KI-Projekte 2026: Jetzt kommt es auf die richtige Umsetzung an
Der Rechtsrahmen für den Einsatz Künstlicher Intelligenz wird konkreter. Seit dem 2. August 2026 gelten weitere Vorgaben der europäischen KI-Verordnung, insbesondere die Transparenzpflichten nach Art. 50.
Gleichzeitig hat der Digital Omnibus einzelne Vorgaben angepasst und Fristen verändert. Auch das deutsche Durchführungsgesetz zur KI-Verordnung ist inzwischen in Kraft.
Für Unternehmen rückt damit eine andere Frage in den Mittelpunkt: Wie lässt sich ein konkretes KI-Projekt sinnvoll und rechtssicher umsetzen?
Der konkrete Anwendungsfall entscheidet
Ob interner Wissensassistent, automatisierte Dokumentenprüfung, Kundenservice oder Unterstützung bei Personalprozessen: Nicht jedes KI-System stellt Unternehmen vor dieselben Anforderungen.
Entscheidend sind insbesondere Zweck und Funktionsumfang, die verarbeiteten Daten, der eingesetzte Anbieter, mögliche Auswirkungen auf Betroffene sowie die Frage, welche Entscheidungen oder Arbeitsschritte tatsächlich durch KI übernommen werden.
KI-Compliance beginnt deshalb nicht bei einer allgemeinen Richtlinie, sondern beim konkreten Use Case.
Bedeutung für die Praxis
Je früher rechtliche und organisatorische Anforderungen in einem KI-Projekt berücksichtigt werden, desto besser lassen sie sich in die technische und betriebliche Umsetzung integrieren.

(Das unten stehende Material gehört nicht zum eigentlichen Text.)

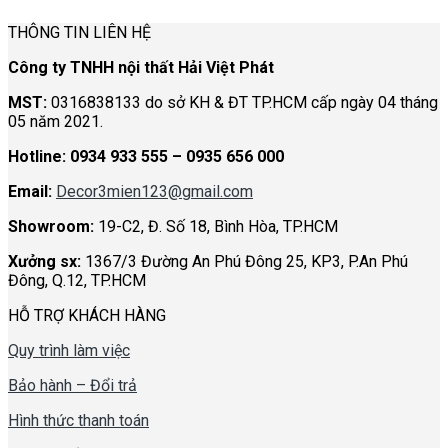
THÔNG TIN LIÊN HỆ
Công ty TNHH nội thất Hải Việt Phát
MST:
0316838133 do sở KH & ĐT TP.HCM cấp ngày 04 tháng
05 năm 2021.
Hotline:
0934 933 555 – 0935 656 000
Email:
Decor3mien123@gmail.com
Showroom:
19-C2, Đ. Số 18, Bình Hòa, TP.HCM
Xưởng sx:
1367/3 Đường An Phú Đông 25, KP3, P.An Phú
Đông, Q.12, TP.HCM
HỖ TRỢ KHÁCH HÀNG
Quy trình làm việc
Bảo hành – Đổi trả
Hình thức thanh toán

Ein einfacher Assistent zur sprachlichen Überarbeitung von Texten ist anders zu bewerten als ein System, das Bewerbungen vorsortiert, Kundendaten bewertet oder Entscheidungen vorbereitet.

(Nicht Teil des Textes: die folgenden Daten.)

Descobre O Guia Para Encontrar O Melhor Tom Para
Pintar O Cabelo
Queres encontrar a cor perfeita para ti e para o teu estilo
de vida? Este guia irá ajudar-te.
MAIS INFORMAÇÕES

Unternehmen sollten daher Datenschutz, KI-Verordnung, Informationssicherheit und interne Verantwortlichkeiten nicht getrennt betrachten. Gerade bei neuen KI-Projekten greifen diese Bereiche regelmäßig ineinander.
Handlungsempfehlungen
Vor der Einführung eines KI-Systems sollten Unternehmen insbesondere:
- Anwendungsfall und Zweck klar definieren
- verarbeitete Daten und Datenflüsse prüfen
- Rolle und Pflichten nach der KI-Verordnung bestimmen
- Anbieter, Verträge und technische Rahmenbedingungen bewerten
- Verantwortlichkeiten und menschliche Kontrollmöglichkeiten festlegen
- notwendige Dokumentation und interne Vorgaben frühzeitig mitentwickeln
So lässt sich vermeiden, dass ein technisch bereits weit entwickeltes Projekt später aufgrund rechtlicher oder organisatorischer Anforderungen grundlegend angepasst werden muss.
Ausblick
KI-Compliance sollte nicht erst am Ende eines Projekts stattfinden. Erfolgreiche KI-Projekte verbinden den gewünschten betrieblichen Nutzen von Beginn an mit den rechtlichen und organisatorischen Rahmenbedingungen.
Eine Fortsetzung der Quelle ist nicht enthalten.